Along with rapid spreading of multimedia technology in recent years And continuing, memories, for example, magnetic recording media, which play important roles in the multimedia technology, are required to have larger and larger capacity.
In recent years and continuing, remarkable progress has been made to increase the recording density of the magnetic recording media, and the recording density is being increased as fast as by 200% per year. For higher recording density, however, a problem has to be solved regarding the thermal fluctuation in a magnetic film in which magnetic information is recorded. One of the solutions is to form a magnetic recording medium consisting of a recording layer formed from a magnetic material having a high coercivity, and study has been made actively in this field.
As one of the technologies of recording magnetic information in the recording layer formed from the magnetic material having a high coercivity, the so-called thermal assist recording technology has been proposed. In the thermal assist recording, the coercivity Hc of the recording layer (a magnetic material) changes with temperature, and decreases when temperature approaches the Curie temperature Tc. The thermal assist recording technology involves an application of the so-called “Curie temperature recording technology” commonly used in a magneto optical recording device; in the thermal assist recording, a laser is emitted to the recording medium to increase the temperature thereof, and recording is performed by an external magnetic field (recording magnetic field from a magnetic head) with a lowered coercivity.
In this technology, because recording is performed with the coercivity Hc of the recording layer being lowered, it is possible to decrease the recording magnetic field of the magnetic head. Meanwhile, because the coercivity Hc of the recording layer is high at room temperature, it is possible to stably record magnetic information without thermal fluctuation.
When applying the thermal assist recording technology to a magnetic recording device, in addition to the conventional magnetic head for recording and reproduction, it is necessary to add an optical head for emitting a laser. Furthermore, in order that the place to be recorded by the magnetic head is heated by the laser, the technique should be established to precisely locate the optical head relative to the position of the magnetic head during recording.
In the related art, recording with both a magnetic head and an optical head is used in magneto optical recording devices. The positioning method thereof is explained below. In the magneto optical recording device, which performs recording with both a magnetic head and an optical head, first, address signal (pit) formed in grooves on a substrate are read out as optical information, and a positioning mechanism determines the position of the optical head. The magnetic head is mechanically fixed relative to the optical head, and is thereby positioned in compliance with the positioning of the optical head.

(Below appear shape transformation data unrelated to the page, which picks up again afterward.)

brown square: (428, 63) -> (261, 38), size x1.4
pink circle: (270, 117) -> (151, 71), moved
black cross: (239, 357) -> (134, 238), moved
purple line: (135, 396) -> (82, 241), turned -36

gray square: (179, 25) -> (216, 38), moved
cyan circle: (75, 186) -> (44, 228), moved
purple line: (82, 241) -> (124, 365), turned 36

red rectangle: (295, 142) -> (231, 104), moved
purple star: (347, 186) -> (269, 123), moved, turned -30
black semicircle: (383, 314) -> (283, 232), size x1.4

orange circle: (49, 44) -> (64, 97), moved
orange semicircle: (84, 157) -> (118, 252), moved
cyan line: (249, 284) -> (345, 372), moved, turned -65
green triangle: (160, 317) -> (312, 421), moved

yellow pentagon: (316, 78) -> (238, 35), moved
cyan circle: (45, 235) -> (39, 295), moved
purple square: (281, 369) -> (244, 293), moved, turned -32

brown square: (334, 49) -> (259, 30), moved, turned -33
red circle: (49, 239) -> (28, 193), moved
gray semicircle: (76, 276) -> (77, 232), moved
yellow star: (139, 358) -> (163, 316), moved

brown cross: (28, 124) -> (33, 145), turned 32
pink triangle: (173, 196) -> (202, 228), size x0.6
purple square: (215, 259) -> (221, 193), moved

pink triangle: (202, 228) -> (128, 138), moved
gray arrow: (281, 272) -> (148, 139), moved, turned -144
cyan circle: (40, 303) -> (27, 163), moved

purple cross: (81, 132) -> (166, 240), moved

When recording on a magneto optical medium, the magnetic field from the magnetic head is applied to a broad region covering the light spot formed on the medium by the optical head. The reason for applying the magnetic field to a broad region is that relative positions of the magnetic head and the optical head cannot be precisely controlled, so the region where the magnetic field is applied is set large so as to be certain to cover the light spot.

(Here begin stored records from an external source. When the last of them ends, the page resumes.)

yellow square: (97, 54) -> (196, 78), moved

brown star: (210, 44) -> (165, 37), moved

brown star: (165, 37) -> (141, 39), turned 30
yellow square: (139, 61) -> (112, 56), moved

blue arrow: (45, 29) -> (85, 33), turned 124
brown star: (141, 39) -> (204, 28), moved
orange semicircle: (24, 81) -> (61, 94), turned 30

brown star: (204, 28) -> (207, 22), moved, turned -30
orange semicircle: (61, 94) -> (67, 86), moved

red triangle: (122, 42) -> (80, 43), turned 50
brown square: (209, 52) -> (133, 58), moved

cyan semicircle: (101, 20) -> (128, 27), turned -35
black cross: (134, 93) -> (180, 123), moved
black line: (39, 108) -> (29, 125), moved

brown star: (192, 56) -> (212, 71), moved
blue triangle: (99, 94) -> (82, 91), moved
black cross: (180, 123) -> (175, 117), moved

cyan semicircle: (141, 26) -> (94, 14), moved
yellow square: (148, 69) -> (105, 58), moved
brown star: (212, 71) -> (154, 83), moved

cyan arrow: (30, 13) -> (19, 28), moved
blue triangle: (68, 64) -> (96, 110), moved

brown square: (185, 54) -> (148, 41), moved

That is, with the positioning mechanism used in the magneto optical recording device, the magnetic head is positioned in compliance with the positioning of the optical head, and the magnetic field is applied to a broad region to compensate for the lower positioning precision of the magnetic head relative to the optical head.

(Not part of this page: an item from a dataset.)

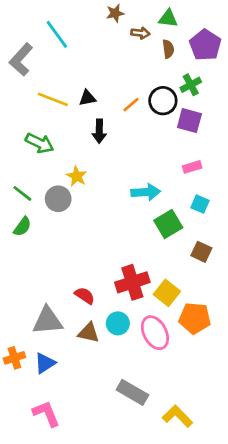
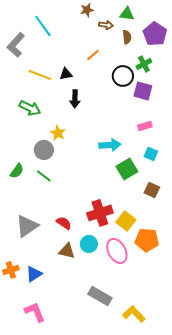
orange line: (131, 105) -> (93, 55), moved
green line: (22, 193) -> (44, 176), moved
gray triangle: (48, 321) -> (27, 226), moved, turned -30

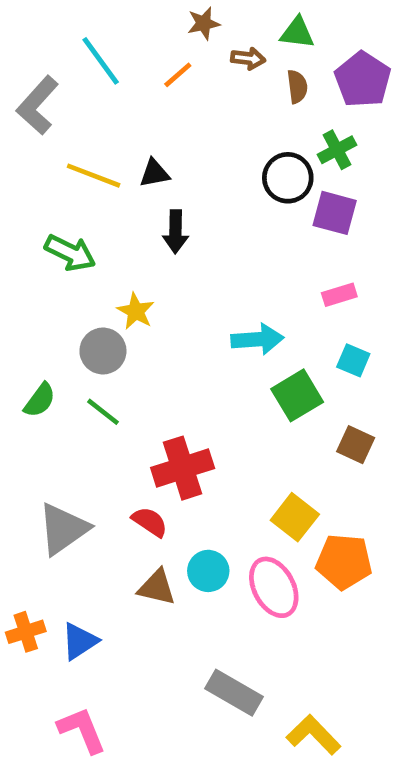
orange line: (93, 55) -> (178, 75), moved
red cross: (100, 213) -> (183, 468), moved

In a magnetic recording device, however, the magnetic head can be precisely positioned on the magnetic recording medium by using the servo technique, and it becomes necessary to precisely position the optical head relative to the magnetic head.
Because the surface of the magnetic recording medium is flat without grooves, it is impossible to determine positions using grooves as is done in the case of the magneto optical recording medium. This makes it necessary to study new techniques to precisely position the optical head relative to the magnetic head.
Considering the possibility of mechanically fixing the optical head relative to the magnetic head, converse to the aforesaid magneto optical recording device, this leads to the same result that the positioning precision is bad. If the optical head cannot be positioned precisely relative to the magnetic head, the effect of the thermal assisting by using a laser cannot be produced, and high sensitivity recording in the recording layer, and therefore high density recording, cannot be achieved.